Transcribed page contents
□ □ □ □ □

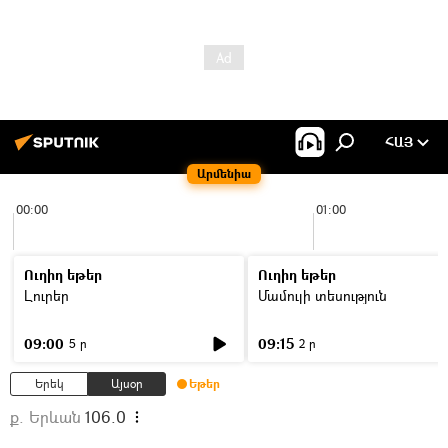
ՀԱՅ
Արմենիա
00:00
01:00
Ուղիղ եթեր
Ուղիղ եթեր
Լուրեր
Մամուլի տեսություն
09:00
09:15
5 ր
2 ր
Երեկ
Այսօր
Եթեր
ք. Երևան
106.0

□ □ □ □ □

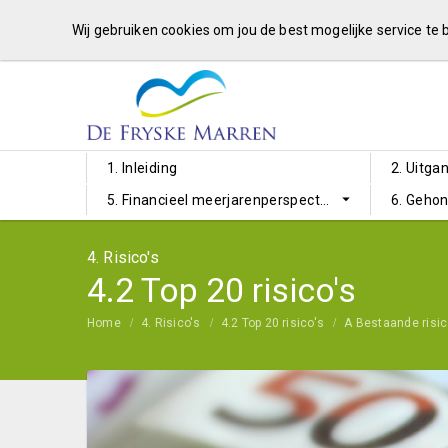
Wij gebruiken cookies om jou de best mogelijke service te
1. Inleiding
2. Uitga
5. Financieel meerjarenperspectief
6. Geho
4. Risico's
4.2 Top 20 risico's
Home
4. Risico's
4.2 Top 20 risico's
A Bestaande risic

□ □ □ □ □

▶ **Directions for this task**
Using the data above, print exactly the lines from the line that contains "1. Inleiding" through the line that contains "A Bestaande risic", with both included.

▶ **Response to the exercise**
1. Inleiding
2. Uitga
5. Financieel meerjarenperspectief
6. Geho
4. Risico's
4.2 Top 20 risico's
Home
4. Risico's
4.2 Top 20 risico's
A Bestaande risic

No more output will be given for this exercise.